En la ciudad, la función del arte era abrir nuestras almas a la belleza y también servir de ejemplo formativo. Se suponía que al contemplar el Teseo en el istmo realizado en bronce por Miguel Ángel, con el pie sobre la cabeza del gigante Cerción, yo debía emular a Teseo y matar gigantes para proteger mi patria. Por supuesto, me habría presentado voluntaria para luchar contra cualquier gigante que amenazase Kallisté si no me hubieran arrollado en la avalancha. Sin embargo, Kallisté era una isla con una carencia extrema de gigantes y otras amenazas semejantes. No había más ciudades que la nuestra. Nunca vi un solo desconocido. De haber sido necesario, habría dado mi vida por ella sin dudarlo. Sin embargo, no pensaba en nada de eso cuando veía el Teseo. Mi emoción más fuerte era dolor por lo hermoso que era, y una admiración inmensa hacia la maestría de Miguel Ángel por haberlo creado. Que el ser humano fuera capaz de tales cosas me hacía desear con fervor poder emularlo, seguir su ejemplo en la creación de belleza. Si hacer aquello era posible, yo quería intentarlo.

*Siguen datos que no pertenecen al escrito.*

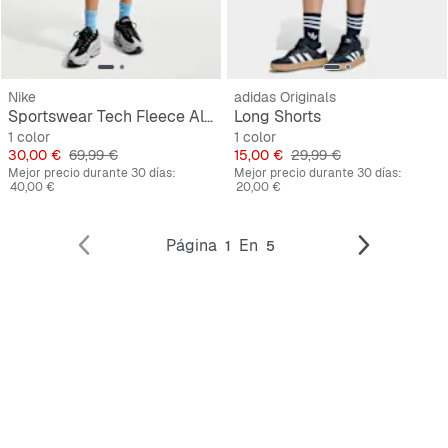
Nike
adidas Originals
Sportswear Tech Fleece All Over Print Short
Long Shorts
1 color
1 color
Precio
Precio original
Precio
Precio original
30,00 €
69,99 €
15,00 €
29,99 €
Mejor precio durante 30 días:
Mejor precio durante 30 días:
40,00 €
20,00 €
Página
En
1
5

Piteas no paraba de crear, aunque no siempre compartía lo que creaba. Escribía poesía y canciones. No conocía a nadie que tocase la lira y la cítara tan bien como él. Destacaba siempre que emprendía algún ejercicio musical, fuese música sola, música con palabras o palabras sin música. Era una maravilla en el modo frigio e incluso mejor en el dórico. Inspirada por su influencia, me esforcé más y mejoré tanto en música como en poesía.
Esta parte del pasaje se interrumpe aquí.